And the problem gets worse because the distributors are obviously getting squeezed themselves by the economy — falling sales, trading down, shrinking margins, credit limits and counter-party risk.  Expect distributors to consolidate in some cases and pull back to reduce cost and risk in others.

The net effect is clear — distributors are reducing their SKUs (stock keeping units to non-economists) and focusing a smaller number of  reliably profitable products lines.  This means that it is harder and harder for new and niche wineries to get on the warehouse pallet.

The Missing Middle

I’m not sure exactly how this all will shake out, but I suspect the problem will be worse in the middle market. Very small wineries can often successful self-distribute.  Very large ones will probably get distribution because of the volumes they can generate.  The middle falls awkwardly in between — too big to sell it all yourself, too small to be worth a major distributor’s time. The fact that the distribution system is fragmented into 50 (plus DC) pieces just makes the situation worse.

In the same way, SVB data suggest that lower priced fine wines ($35 and less on their scale — remember that a lot of SVB’s customers are in Napa Valley) are still selling pretty well and very expensive icon wines apparently are doing OK, too.  The mid-range is in trouble.  SVB calls $35-$50 a “gray area” and $50-$125 a “dead zone.” Ouch.

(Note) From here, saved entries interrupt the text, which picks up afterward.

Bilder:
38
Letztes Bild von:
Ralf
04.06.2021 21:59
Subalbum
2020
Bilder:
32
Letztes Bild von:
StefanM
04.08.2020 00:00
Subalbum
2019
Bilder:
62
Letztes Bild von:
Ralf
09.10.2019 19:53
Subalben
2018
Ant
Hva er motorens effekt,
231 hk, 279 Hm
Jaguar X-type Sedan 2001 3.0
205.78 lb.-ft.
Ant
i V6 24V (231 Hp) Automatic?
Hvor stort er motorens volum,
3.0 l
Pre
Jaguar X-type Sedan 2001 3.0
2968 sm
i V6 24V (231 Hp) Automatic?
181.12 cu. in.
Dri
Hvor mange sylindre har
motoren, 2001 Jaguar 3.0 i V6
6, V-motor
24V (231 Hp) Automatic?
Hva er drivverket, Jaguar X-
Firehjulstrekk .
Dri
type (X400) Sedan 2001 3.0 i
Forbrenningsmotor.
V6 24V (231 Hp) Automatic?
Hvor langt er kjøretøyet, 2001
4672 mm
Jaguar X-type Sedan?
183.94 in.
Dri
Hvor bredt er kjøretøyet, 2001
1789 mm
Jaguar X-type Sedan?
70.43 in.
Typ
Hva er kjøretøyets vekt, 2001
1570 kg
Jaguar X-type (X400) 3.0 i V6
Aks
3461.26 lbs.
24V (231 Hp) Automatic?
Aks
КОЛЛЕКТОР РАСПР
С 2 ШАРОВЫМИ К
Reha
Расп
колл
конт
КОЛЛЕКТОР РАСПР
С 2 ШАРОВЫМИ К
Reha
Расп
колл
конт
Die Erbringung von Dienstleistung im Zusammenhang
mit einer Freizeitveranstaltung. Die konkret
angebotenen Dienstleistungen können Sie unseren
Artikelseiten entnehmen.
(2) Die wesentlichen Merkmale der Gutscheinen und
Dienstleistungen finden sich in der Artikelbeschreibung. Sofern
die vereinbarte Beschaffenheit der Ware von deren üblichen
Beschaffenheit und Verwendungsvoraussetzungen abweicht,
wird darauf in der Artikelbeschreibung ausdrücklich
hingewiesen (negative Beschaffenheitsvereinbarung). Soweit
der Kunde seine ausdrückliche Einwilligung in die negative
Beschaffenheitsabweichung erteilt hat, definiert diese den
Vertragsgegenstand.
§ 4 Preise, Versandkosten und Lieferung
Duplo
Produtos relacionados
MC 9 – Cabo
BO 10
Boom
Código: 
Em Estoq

I would hate to be a new 3000-5000 case winery trying to sell wine made to be priced in the dead zone.  Unfortunately, I think there may be a lot of new wineries coming on line now who planned to do just that back when economic conditions were sunnier. It will take exceptional effort (or truly exceptional wine) to make this business model work in the current economic environment. I recently talked with one middle-sized premium winemaker who has already figured this out and pulled back — lower output, lower prices — to get clear of the dead zone.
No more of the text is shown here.